A – SATAN ENTERS EDEN (1a)

B – TREE OF KNOWLEDGE (1a-7a)

C – ADAM AND EVE CLOTHE THEMSELVES (7b)

D – GOD WALKS IN THE WORLD HE GAVE LIFE TO (8)

E – GOD SPEAKS TO ADAM (9-12)

F – GOD SPEAKS TO EVE (13)

G – GOD SPEAKS TO THE SERPENT – MESSIANIC PROPHECY (14-15)

F’ – GOD SPEAKS TO EVE (16)

E’ – GOD SPEAKS TO ADAM (17-19)

D’ – EVE PROVIDES LIFE IN THE WORLD (20)

C’ – GOD CLOTHES ADAM AND EVE (21)

B’ – TREE OF KNOWLEDGE AND LIFE

A’ – ADAM AND EVE EXIT EDEN (23-24)

Comments:

1) A & A’ – While I described A’ in a simple and direct way as “Adam and Eve Exit Eden” to correspond in an opposite way with A, “Satan Enters Eden;” there is a more interesting correspondence. Obviously, just from the story’s details, we are not told the serpent is Satan. The NT tells us the serpent was somehow Satan (Rev.12:9, 12:15, 20:2; 2 Cor.11:3). Whether Satan used the serpent as a puppet to speak, mystically appeared serpent-like, or incarnated himself, we are not told. So who is this tempter who is introduced into the text? Is he more than just a talking animal? Does the text give us a hint? One of the purposes of a chiasm is to explain.
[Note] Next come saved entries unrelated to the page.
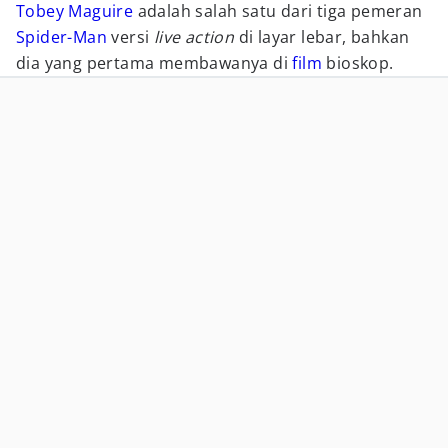
Tobey Maguire
adalah salah satu dari tiga pemeran
Spider-Man
versi
live action
di layar lebar, bahkan
dia yang pertama membawanya di
film
bioskop.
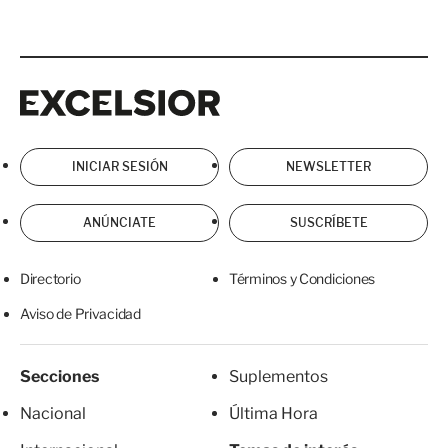
Excelsior
Excelsior
INICIAR SESIÓN
NEWSLETTER
ANÚNCIATE
SUSCRÍBETE
Directorio
Términos y Condiciones
Aviso de Privacidad
Secciones
Suplementos
Nacional
Última Hora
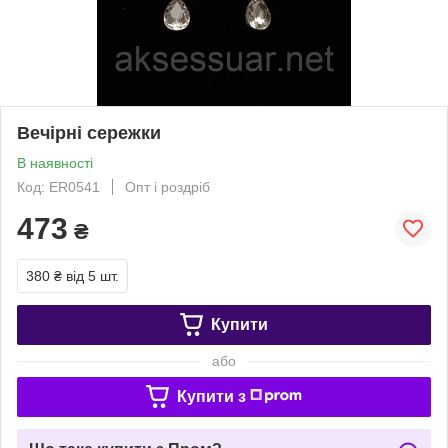
Вечірні сережки
В наявності
Код: ER0541
Опт і роздріб
473
₴
380 ₴
від 5 шт.
Купити
або
Купити з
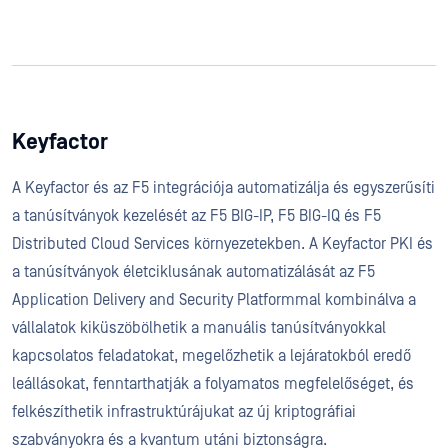
Keyfactor
A Keyfactor és az F5 integrációja automatizálja és egyszerűsíti
a tanúsítványok kezelését az F5 BIG-IP, F5 BIG-IQ és F5
Distributed Cloud Services környezetekben. A Keyfactor PKI és
a tanúsítványok életciklusának automatizálását az F5
Application Delivery and Security Platformmal kombinálva a
vállalatok kiküszöbölhetik a manuális tanúsítványokkal
kapcsolatos feladatokat, megelőzhetik a lejáratokból eredő
leállásokat, fenntarthatják a folyamatos megfelelőséget, és
felkészíthetik infrastruktúrájukat az új kriptográfiai
szabványokra és a kvantum utáni biztonságra.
In A’ we have an interesting piece of information: God “stationed the cherubim and the flaming, whirling sword east of the garden of Eden to guard the way to the tree of life.” As corresponding parts can have opposites, this is one. Satan is the opposite of these cherubim. And yet he is the same too. Most believe that cherubim are types of angels; and that Satan was a created angel (Job 1:6; 2 Pet.2:4). If this is true, the scene begins and ends with God’s angels, one fallen and the others sent to guard because of the fallen.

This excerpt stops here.